• Try it
Every line below that holds "Mixer" must be copied.

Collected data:
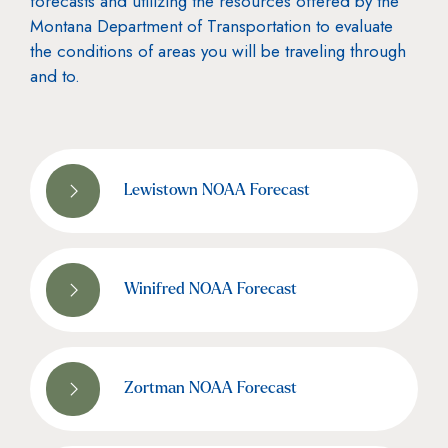
forecasts and utilizing the resources offered by the
Montana Department of Transportation to evaluate
the conditions of areas you will be traveling through
and to.
Lewistown NOAA Forecast
Winifred NOAA Forecast
Zortman NOAA Forecast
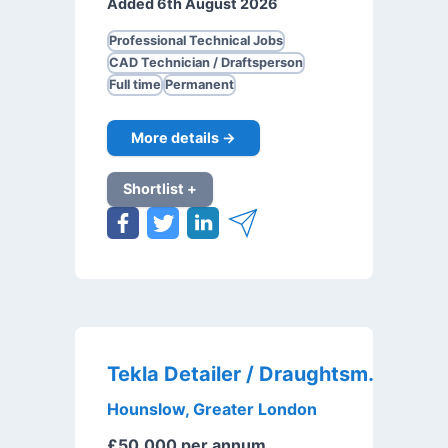
Added 6th August 2026
Professional Technical Jobs
CAD Technician / Draftsperson
Full time
Permanent
More details →
Shortlist +
Tekla Detailer / Draughtsman
Hounslow, Greater London
£50,000 per annum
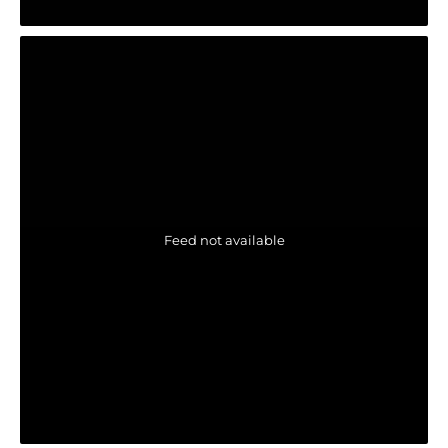
Feed not available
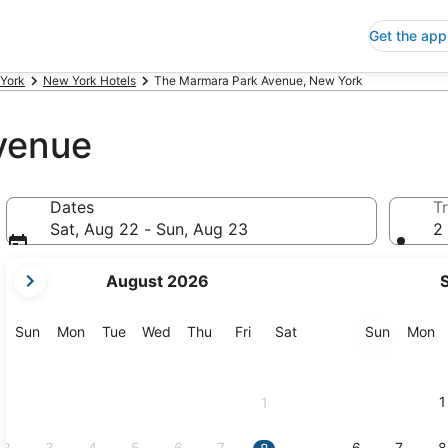
Get the app
York
New York Hotels
The Marmara Park Avenue, New York
venue
Dates
Tr
Sat, Aug 22 - Sun, Aug 23
2 
your
August 2026
current
months
are
Sunday
Monday
Tuesday
Wednesday
Thursday
Friday
Saturday
Sunday
M
Sun
Mon
Tue
Wed
Thu
Fri
Sat
Sun
Mon
August,
2026
and
1
1
September,
2026.
2
3
4
5
6
7
6
7
8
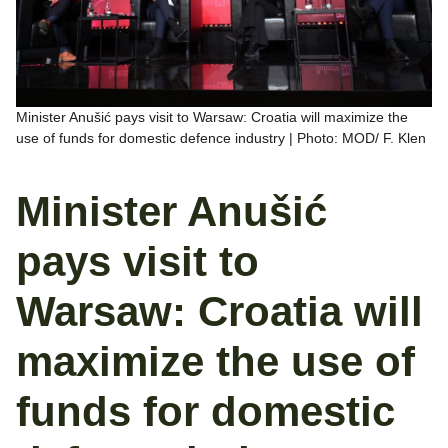
Minister Anušić pays visit to Warsaw: Croatia will maximize the
use of funds for domestic defence industry | Photo: MOD/ F. Klen
Minister Anušić
pays visit to
Warsaw: Croatia will
maximize the use of
funds for domestic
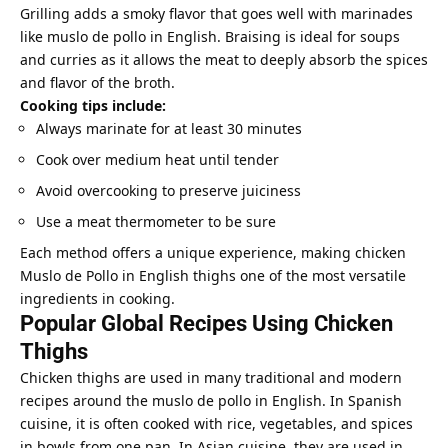
Grilling adds a smoky flavor that goes well with marinades
like muslo de pollo in English. Braising is ideal for soups
and curries as it allows the meat to deeply absorb the spices
and flavor of the broth.
Cooking tips include:
Always marinate for at least 30 minutes
Cook over medium heat until tender
Avoid overcooking to preserve juiciness
Use a meat thermometer to be sure
Each method offers a unique experience, making chicken
Muslo de Pollo in English thighs one of the most versatile
ingredients in cooking.
Popular Global Recipes Using Chicken
Thighs
Chicken thighs are used in many traditional and modern
recipes around the muslo de pollo in English. In Spanish
cuisine, it is often cooked with rice, vegetables, and spices
in bowls from one pan. In Asian cuisine, they are used in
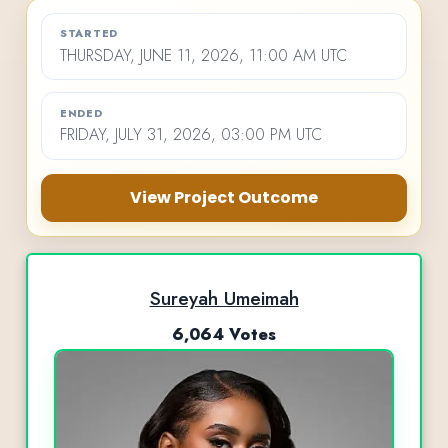
STARTED
THURSDAY, JUNE 11, 2026, 11:00 AM UTC
ENDED
FRIDAY, JULY 31, 2026, 03:00 PM UTC
View Project Outcome
Sureyah Umeimah
6,064 Votes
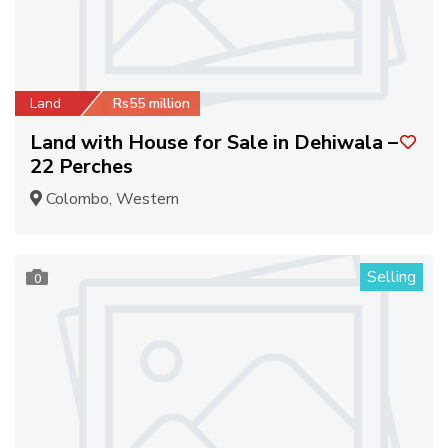
Land
Rs55 million
Land with House for Sale in Dehiwala –
22 Perches
Colombo, Western
Selling
0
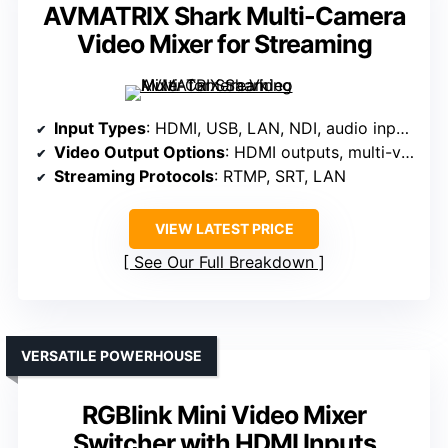
AVMATRIX Shark Multi-Camera
Video Mixer for Streaming
Input Types
: HDMI, USB, LAN, NDI, audio inputs
Video Output Options
: HDMI outputs, multi-view, program
Streaming Protocols
: RTMP, SRT, LAN
VIEW LATEST PRICE
See Our Full Breakdown
VERSATILE POWERHOUSE
RGBlink Mini Video Mixer
Switcher with HDMI Inputs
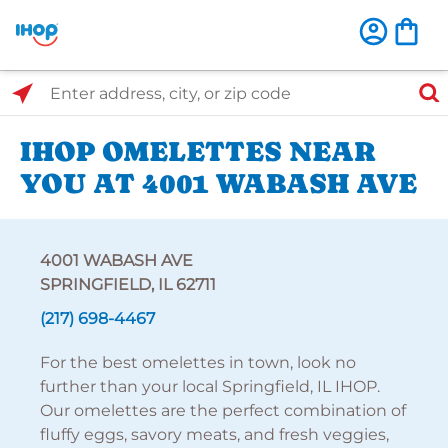
Select Search Type
Enter address, city, or zip code
IHOP OMELETTES NEAR
YOU AT 4001 WABASH AVE
4001 WABASH AVE
SPRINGFIELD, IL 62711
(217) 698-4467
For the best omelettes in town, look no
further than your local Springfield, IL IHOP.
Our omelettes are the perfect combination of
fluffy eggs, savory meats, and fresh veggies,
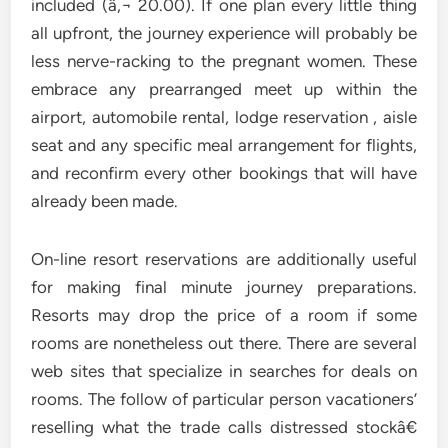
included (â‚¬ 20.00). If one plan every little thing
all upfront, the journey experience will probably be
less nerve-racking to the pregnant women. These
embrace any prearranged meet up within the
airport, automobile rental, lodge reservation , aisle
seat and any specific meal arrangement for flights,
and reconfirm every other bookings that will have
already been made.
On-line resort reservations are additionally useful
for making final minute journey preparations.
Resorts may drop the price of a room if some
rooms are nonetheless out there. There are several
web sites that specialize in searches for deals on
rooms. The follow of particular person vacationers’
reselling what the trade calls distressed stockâ€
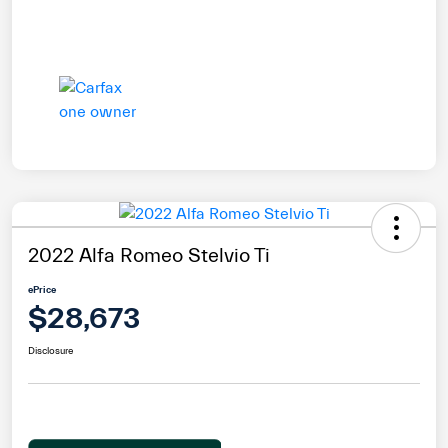
2022 Alfa Romeo Stelvio Ti
ePrice
$28,673
Disclosure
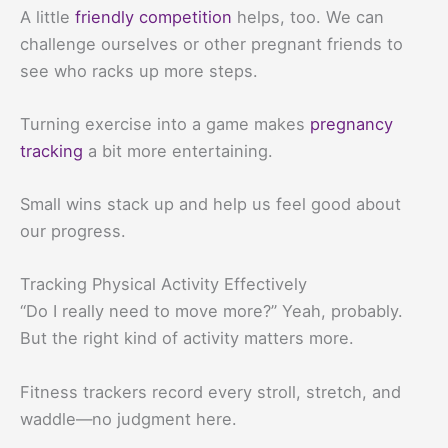
A little
friendly competition
helps, too. We can
challenge ourselves or other pregnant friends to
see who racks up more steps.
Turning exercise into a game makes
pregnancy
tracking
a bit more entertaining.
Small wins stack up and help us feel good about
our progress.
Tracking Physical Activity Effectively
“Do I really need to move more?” Yeah, probably.
But the right kind of activity matters more.
Fitness trackers record every stroll, stretch, and
waddle—no judgment here.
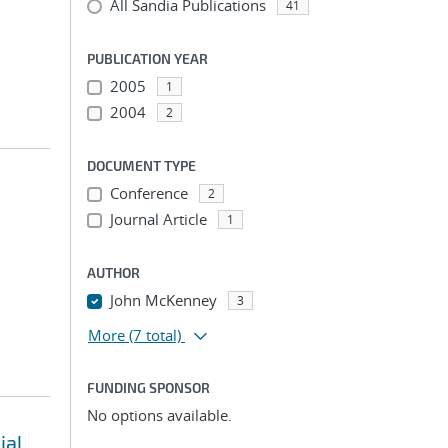
All Sandia Publications
41
PUBLICATION YEAR
2005
1
2004
2
DOCUMENT TYPE
Conference
2
Journal Article
1
AUTHOR
John McKenney
3
More
(7 total)
FUNDING SPONSOR
No options available.
ial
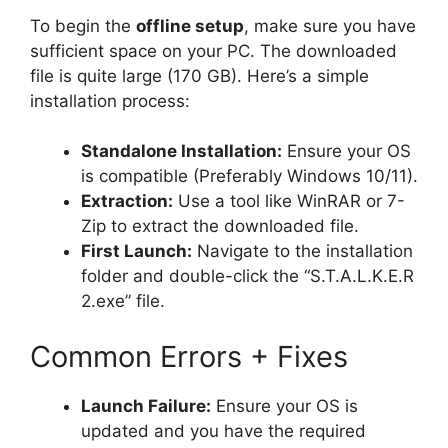
To begin the
offline setup
, make sure you have
sufficient space on your PC. The downloaded
file is quite large (170 GB). Here’s a simple
installation process:
Standalone Installation:
Ensure your OS
is compatible (Preferably Windows 10/11).
Extraction:
Use a tool like WinRAR or 7-
Zip to extract the downloaded file.
First Launch:
Navigate to the installation
folder and double-click the “S.T.A.L.K.E.R
2.exe” file.
Common Errors + Fixes
Launch Failure:
Ensure your OS is
updated and you have the required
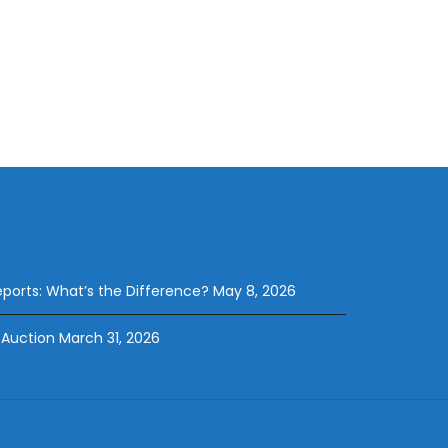
eports: What’s the Difference?
May 8, 2026
 Auction
March 31, 2026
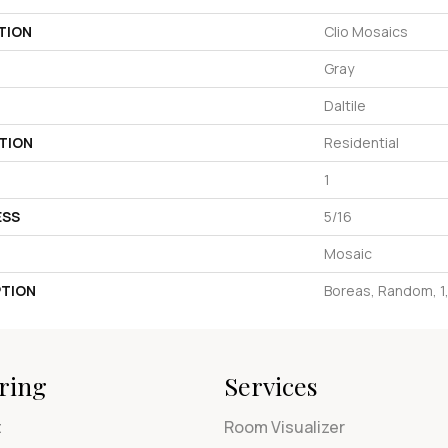
TION
Clio Mosaics
Gray
Daltile
TION
Residential
1
ESS
5/16
Mosaic
PTION
Boreas, Random, 1
ring
Services
t
Room Visualizer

• Expected output
Video Mixer for Streaming
RGBlink Mini Video Mixer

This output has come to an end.